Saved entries
------------------------------
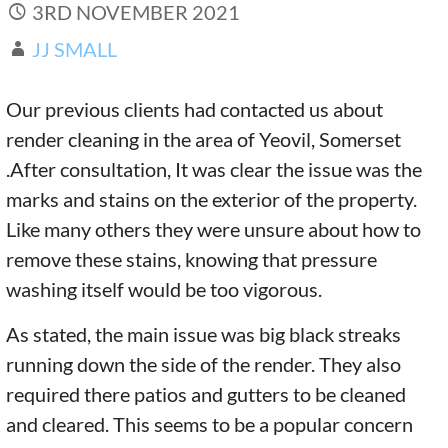
3RD NOVEMBER 2021
JJ SMALL
Our previous clients had contacted us about
render cleaning in the area of Yeovil, Somerset
.After consultation, It was clear the issue was the
marks and stains on the exterior of the property.
Like many others they were unsure about how to
remove these stains, knowing that pressure
washing itself would be too vigorous.
As stated, the main issue was big black streaks
running down the side of the render. They also
required there patios and gutters to be cleaned
and cleared. This seems to be a popular concern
------------------------------
WHAT YOU HAVE TO DO => Line tally for "stains": say how many lines of the records above contain it, and give nothing but the number.

ANSWER TO THIS PROBLEM => 2